Task directions >> After locating the line that contains "Militar da Bahia", transcribe exactly that line and each one after it until the data ends, skipping pictures.

Given records >>
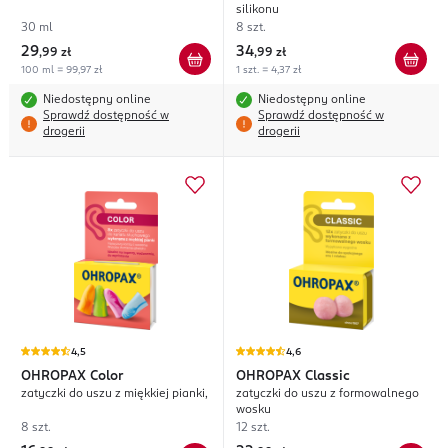
silikonu
30 ml
8 szt.
29
34
,
99 zł
,
99 zł
100 ml = 99,97 zł
1 szt. = 4,37 zł
Niedostępny online
Niedostępny online
Sprawdź dostępność w
Sprawdź dostępność w
drogerii
drogerii
4,5
4,6
OHROPAX
Color
OHROPAX
Classic
zatyczki do uszu z miękkiej pianki,
zatyczki do uszu z formowalnego
wosku
8 szt.
12 szt.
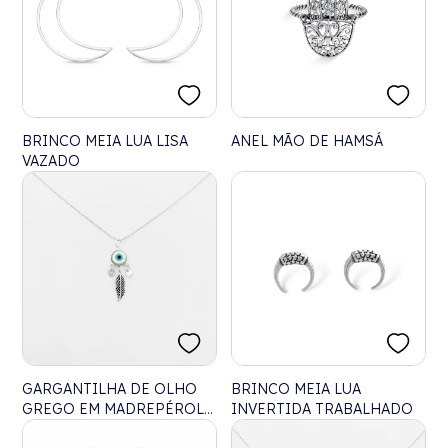
BRINCO MEIA LUA LISA
ANEL MÃO DE HAMSÁ
VAZADO
GARGANTILHA DE OLHO
BRINCO MEIA LUA
GREGO EM MADREPÉROLA
INVERTIDA TRABALHADO
COM PENA E BOLINHAS –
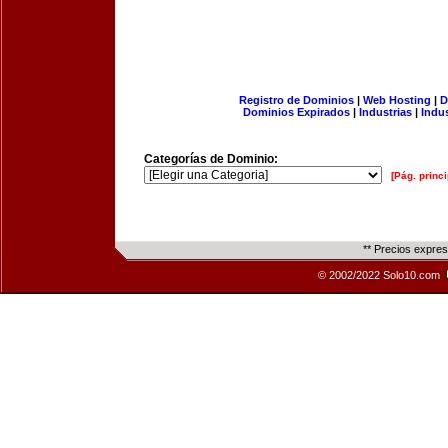
Registro de Dominios
|
Web Hosting
|
D
Dominios Expirados
|
Industrias
|
Indu
Categorías de Dominio:
[Pág. princi
** Precios expre
© 2002/2022 Solo10.com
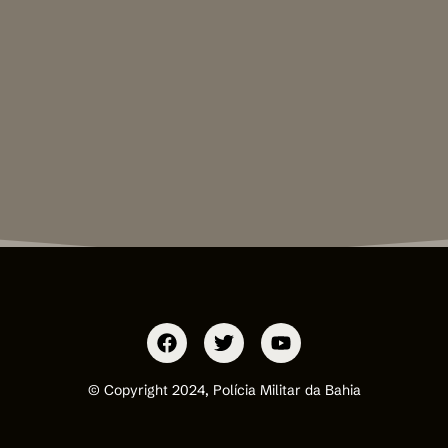
© Copyright 2024, Polícia Militar da Bahia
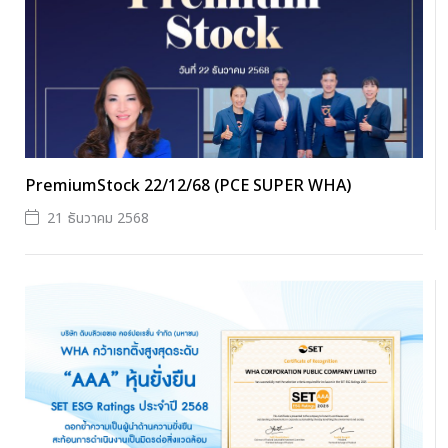
PremiumStock 22/12/68 (PCE SUPER WHA)
21 ธันวาคม 2568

Response to this exercise >>
© Copyright 2024, Polícia Militar da Bahia
PremiumStock 22/12/68 (PCE SUPER WHA)
21 ธันวาคม 2568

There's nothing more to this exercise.